When not on location, or cozying up at one of their residences (such as Oakmont Drive in Los Angeles and Southridge Drive in Palm Springs), Steve McQueen and his wife Neile Adams cut a glamorous path across the globe. They vacationed with Princess Grace at Son Vida in Mallorca and spent romantic nights at the Hôtel de Crillon
in Paris, all the while dressed to the nines in Henri Bendel
. Flitting in and out of the limelight (it helped that tabloids were a tamer breed in those days), they were enviable Hollywood royals during the 50s and 60s, and style setters to the hilt. McQueen, of course, had a weakness for speeding—his many cars included 1956 Jaguar
XK SS, his 1969 Porsche
911, and a 1972 Mercedes
300-series—but he could also slow-burn an eternal flame. Sara Cline
gets the personal details on the couple's amorous adventures from Adams, who called her beloved “Esteban.”You and Steve were rising stars on Broadway when you met. When did you know it was love?
We went on a weekend drive, after a show I was in at the time. We were on a motorcycle, and there was a carload of friends behind us. It was freezing ass cold. We stopped for a bite to eat, and one of the guys said, ‘Steve, why don’t you let Neile ride with us? I can ride with you. It’s too cold.’ And I said, ‘No, I think I’m just gonna stay on the bike.’ Steve told me later, ‘That’s the moment I fell in love with you. Because I knew you were gonna stick with me, no matter what.’ Your marriage, at the time, was a source of international intrigue. What was it like to be Mrs. Steve McQueen?

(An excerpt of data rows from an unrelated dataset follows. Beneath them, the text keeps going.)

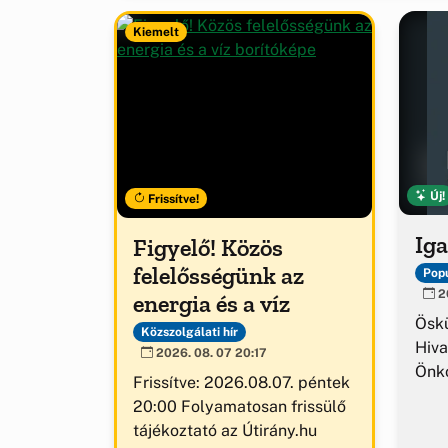
Kiemelt
Új!
Frissítve!
Iga
Figyelő! Közös
felelősségünk az
Popu
20
energia és a víz
Ösk
Közszolgálati hír
Hiva
2026. 08. 07 20:17
Önk
Frissítve: 2026.08.07. péntek
20:00 Folyamatosan frissülő
tájékoztató az Útirány.hu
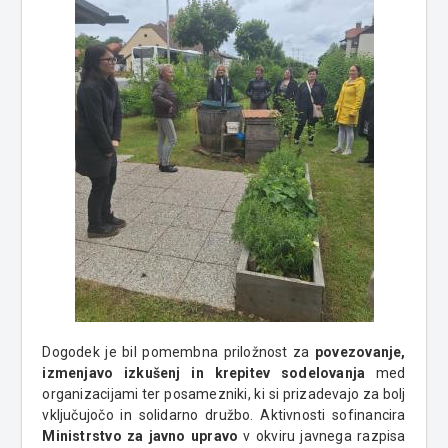
Dogodek je bil pomembna priložnost za
povezovanje,
izmenjavo izkušenj in krepitev sodelovanja
med
organizacijami ter posamezniki, ki si prizadevajo za bolj
vključujočo in solidarno družbo. Aktivnosti sofinancira
Ministrstvo za javno upravo
v okviru javnega razpisa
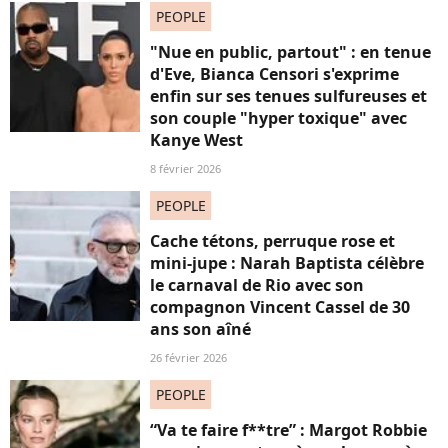
PEOPLE
"Nue en public, partout" : en tenue
d'Eve, Bianca Censori s'exprime
enfin sur ses tenues sulfureuses et
son couple "hyper toxique" avec
Kanye West
8 février 2026
PEOPLE
Cache tétons, perruque rose et
mini-jupe : Narah Baptista célèbre
le carnaval de Rio avec son
compagnon Vincent Cassel de 30
ans son aîné
26 février 2026
PEOPLE
“Va te faire f**tre” : Margot Robbie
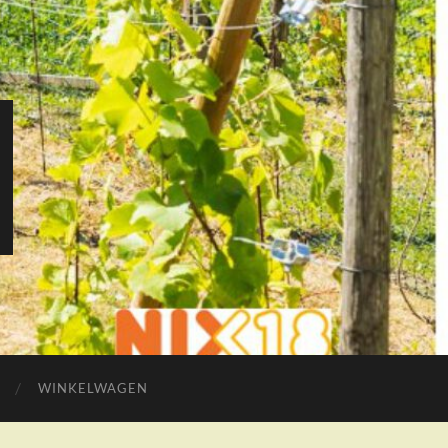
WINKELWAGEN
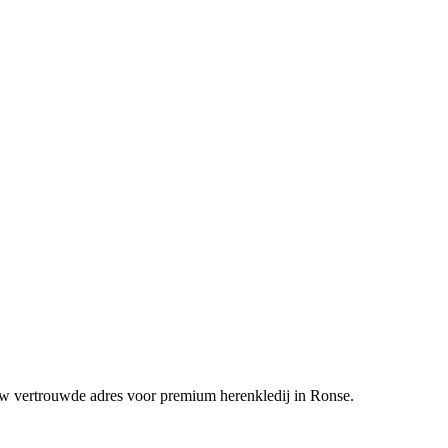
uw vertrouwde adres voor premium herenkledij in Ronse.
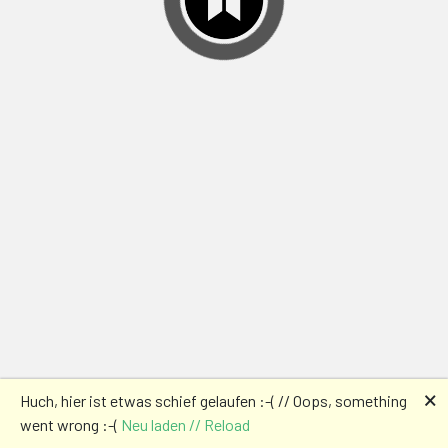
🗙
Huch, hier ist etwas schief gelaufen :-( // Oops, something
went wrong :-(
Neu laden // Reload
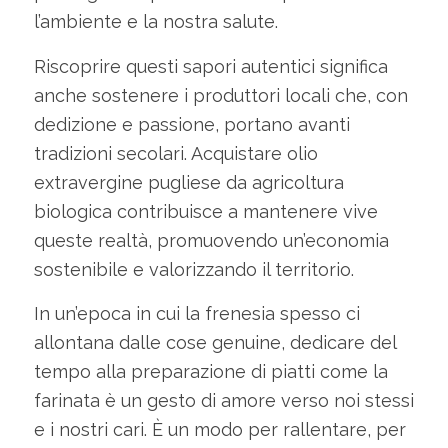
l’ambiente e la nostra salute.
Riscoprire questi sapori autentici significa
anche sostenere i produttori locali che, con
dedizione e passione, portano avanti
tradizioni secolari. Acquistare olio
extravergine pugliese da agricoltura
biologica contribuisce a mantenere vive
queste realtà, promuovendo un’economia
sostenibile e valorizzando il territorio.
In un’epoca in cui la frenesia spesso ci
allontana dalle cose genuine, dedicare del
tempo alla preparazione di piatti come la
farinata è un gesto di amore verso noi stessi
e i nostri cari. È un modo per rallentare, per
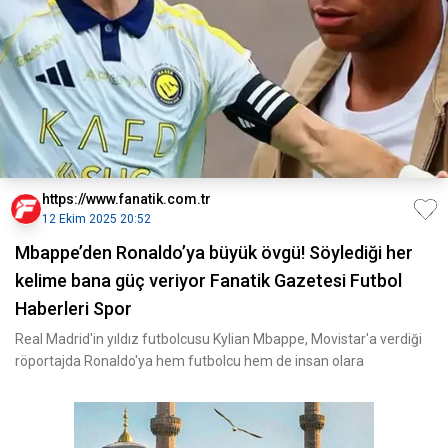
https://www.fanatik.com.tr
12 Ekim 2025 20:52
Mbappe’den Ronaldo’ya büyük övgü! Söylediği her
kelime bana güç veriyor Fanatik Gazetesi Futbol
Haberleri Spor
Real Madrid'in yıldız futbolcusu Kylian Mbappe, Movistar'a verdiği
röportajda Ronaldo'ya hem futbolcu hem de insan olara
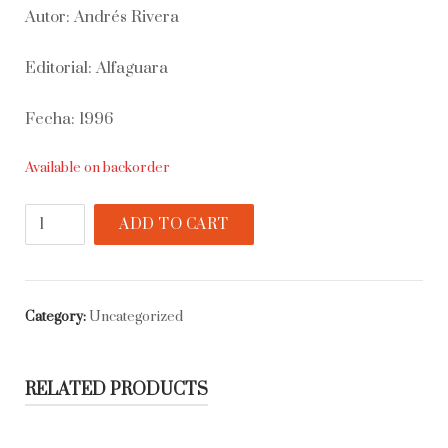
Autor: Andrés Rivera
Editorial: Alfaguara
Fecha: 1996
Available on backorder
El
ADD TO CART
amigo
de
Baudelaire
quantity
Category:
Uncategorized
RELATED PRODUCTS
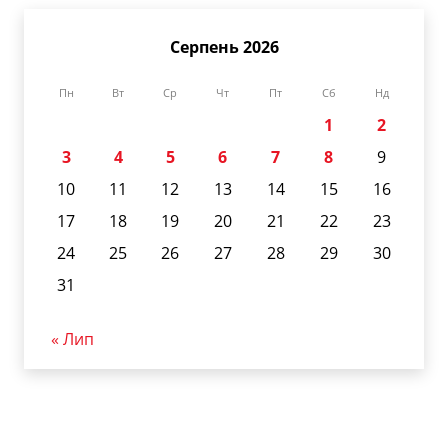
Серпень 2026
Пн
Вт
Ср
Чт
Пт
Сб
Нд
1
2
3
4
5
6
7
8
9
10
11
12
13
14
15
16
17
18
19
20
21
22
23
24
25
26
27
28
29
30
31
« Лип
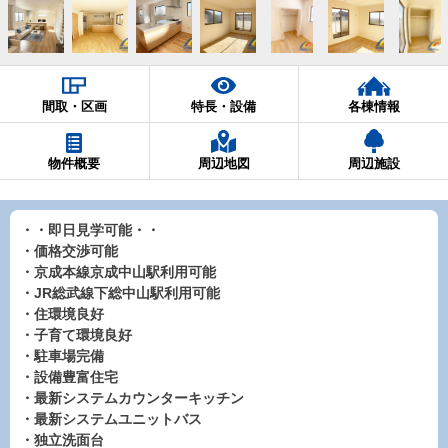
間取・区画
特長・設備
各棟情報
物件概要
周辺地図
周辺施設
・・即日見学可能・・
・価格交渉可能
・京成本線京成中山駅利用可能
・JR総武線下総中山駅利用可能
・住環境良好
・子育て環境良好
・駐車場完備
・設備豊富住宅
・最新システムカウンターキッチン
・最新システムユニットバス
・独立洗面台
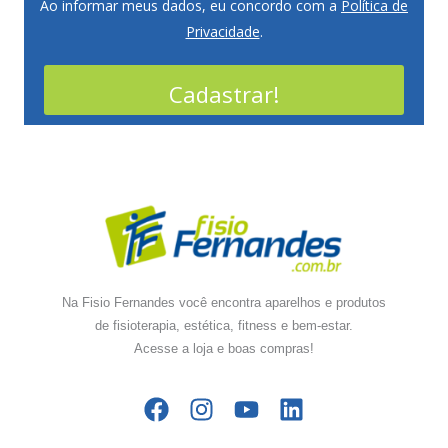
Ao informar meus dados, eu concordo com a
Política de
Privacidade
.
Cadastrar!
Na Fisio Fernandes você encontra aparelhos e produtos
de fisioterapia, estética, fitness e bem-estar.
Acesse a loja e boas compras!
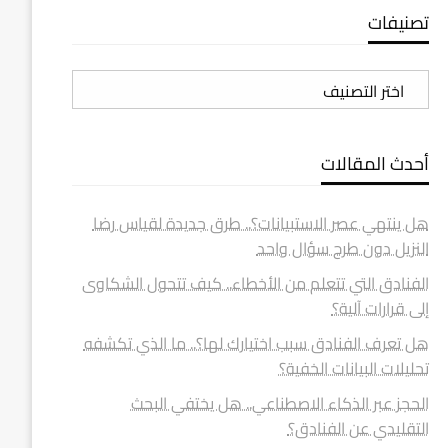
تصنيفات
تصنيفات
أحدث المقالات
هل ينتهي عصر الاستبيانات؟.. طرق جديدة لقياس رضا
النزيل دون طرح سؤال واحد
الفنادق التي تتعلم من الأخطاء.. كيف تتحول الشكاوى
إلى قرارات آلية؟
هل تعرف الفنادق سبب اختيارك لها؟.. ما الذي تكشفه
تحليلات البيانات الخفية؟
الحجز عبر الذكاء الاصطناعي.. هل يختفي البحث
التقليدي عن الفنادق؟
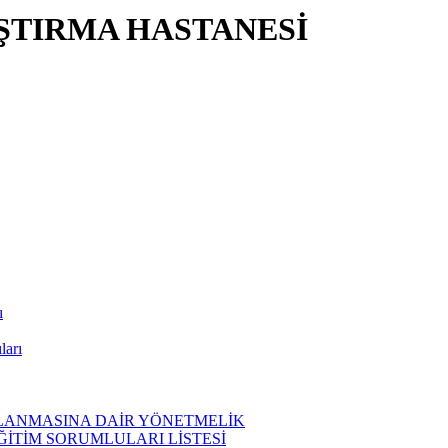
ŞTIRMA HASTANESİ
ı
ları
ĞLANMASINA DAİR YÖNETMELİK
EĞİTİM SORUMLULARI LİSTESİ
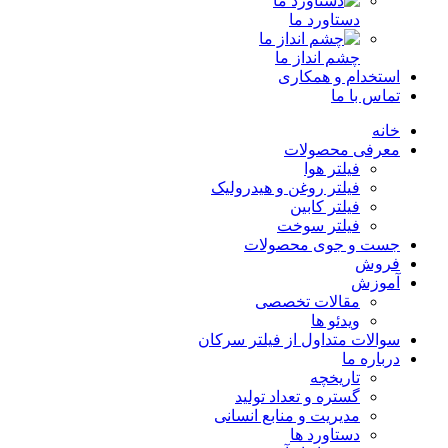
دستاورد ما
چشم انداز ما
استخدام و همکاری
تماس با ما
خانه
معرفی محصولات
فیلتر هوا
فیلتر روغن و هیدرولیک
فیلتر کابین
فیلتر سوخت
جست و جوی محصولات
فروش
آموزش
مقالات تخصصی
ویدئو ها
سوالات متداول از فیلتر سرکان
درباره ما
تاریخچه
گستره و تعداد تولید
مدیریت و منابع انسانی
دستاورد ها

Other than the love, you have to understand that the world we lived in was rarefied. It was heady: we lived in castles, we partied with royalty––and we were just two kids from the wrong side of the tracks. I remember a party at [the English actor] Peter Lawford’s house for Jack Kennedy’s DNC win [JFK was nominated as the Democratic National Committee’s presidential candidate in 1960]. I’m standing next to Judy Garland, Marilyn Monroe. I remember walking into the living room, and Joe Kennedy was sitting there. I said, “Hi.” He said, ‘Hello.’ I asked if he thought “Jack” would win. He looked at me like I was out of my mind and said, ‘Of course he’s going to win.’ How did Steve propose?
He said he was coming out to California to make an honest woman out of me. I had no idea what that meant. You had a rather modern, utilitarian wedding for the times.
I never dreamed of a big wedding. I wasn’t ready to get married. Steve got the ring, planned everything. He wanted to get married in San Juan Capistrano [in California], because of the swallows. He rented a Thunderbird. It was just the two of us. We got pulled over on the freeway by these two cops who ended up as our witnesses, in this little Lutheran church. Did you have a proper honeymoon?
We blew up firecrackers on the beach in Ensenada [Mexico]. Today, you and Steve are revered as style icons. How did that evolve?
Steve knew what was right for him, and I knew what was right for me. We complemented each other; it was just instinct. Who, or what, was the biggest influence on your style?
Steve. He dated a lot of models before we met, and when minis came into style, he was the one who pointed out to me that they look better with flats and tights than heels. Did his good taste ever get him in trouble?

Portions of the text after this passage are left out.